Dulu saat aku melakukan kesalahan, suara internalku akan berteriak, mengaungkan makian atau penghakiman yang kasar seperti, "Kamu bodoh. Begini aja kamu gak bisa.". Sekarang aku belajar bahwa suara internal semacam itu tak boleh tetap dibiarkan. Meskipun kecil tapi ketika itu terjadi berulang dan terus-menerus, pada akhirnya akan terakumulasi dalam bentuk kebencian pada diri sendiri.

Antidote-nya adalah suara internal itu diisi dengan afirmasi positif dan apresiasi. Inti afirmasi positif adalah perkataan baik yang ditujukkan pada diri sendiri. Contohnya, "Aku akan mampu mengurai dan melakukan hal ini meskipun kelihatan sulit". Atau, ketika melakukan kesalahan, ubah makian kasar itu menjadi: "Bagian ini ternyata aku lakukan salah. Aku akan mencari cara lain dan mencoba lagi".
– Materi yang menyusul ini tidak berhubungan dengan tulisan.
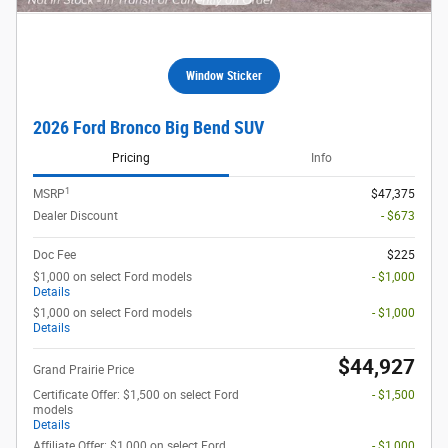
Window Sticker
2026 Ford Bronco Big Bend SUV
Pricing
Info
1
MSRP
$47,375
Dealer Discount
- $673
Doc Fee
$225
$1,000 on select Ford models
- $1,000
Details
$1,000 on select Ford models
- $1,000
Details
$44,927
Grand Prairie Price
Certificate Offer: $1,500 on select Ford
- $1,500
models
Details
Affiliate Offer: $1,000 on select Ford
- $1,000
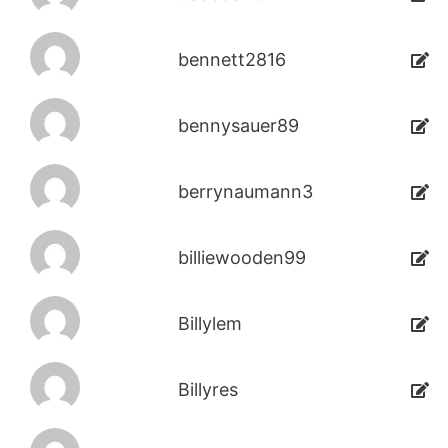
bennett2816
bennysauer89
berrynaumann3
billiewooden99
Billylem
Billyres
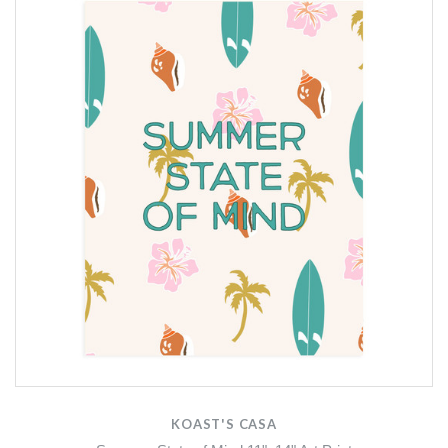
KOAST'S CASA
Lalu, apresiasi diri ketika berhasil melakukan sesuatu. Delicate self-talk adalah hal yang sederhana tapi memberdayakan diri kita dan mendorong kita untuk mencoba sekali lagi dan sekali lagi.
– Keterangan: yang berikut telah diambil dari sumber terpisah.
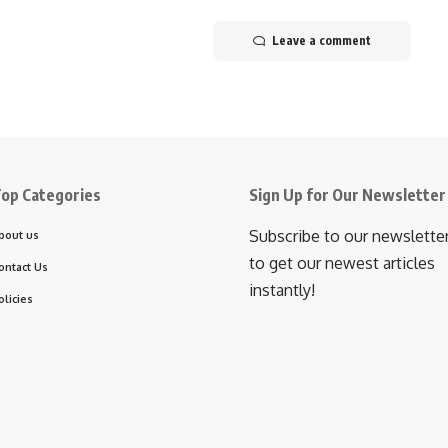
Leave a comment
op Categories
Sign Up for Our Newsletter
Subscribe to our newslette
bout us
to get our newest articles
ontact Us
instantly!
olicies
Contoh welas asih lain yang sangat memberdayakan adalah melatih diri kita tersedia sebagai pendukung emosional nomor satu diri sendiri, yang tak berpaling atau meninggalkan saat kita dalam keadaan sulit.

5. Mengambil beban ekspektasi yang sesuai dengan kapasitas diri

Pekerjaanku sekarang adalah membuat buket cantik setiap harinya. 😊

Hal ini aku pelajari saat sudah mulai bekerja. Dalam pekerjaan aku cenderung membebankan diriku dengan ekspektasi yang berat. Beban ekspektasi itu terasa seperti sebongkah batu besar pada punggungku dan menyesakkan dadaku ketika aku gagal memenuhinya.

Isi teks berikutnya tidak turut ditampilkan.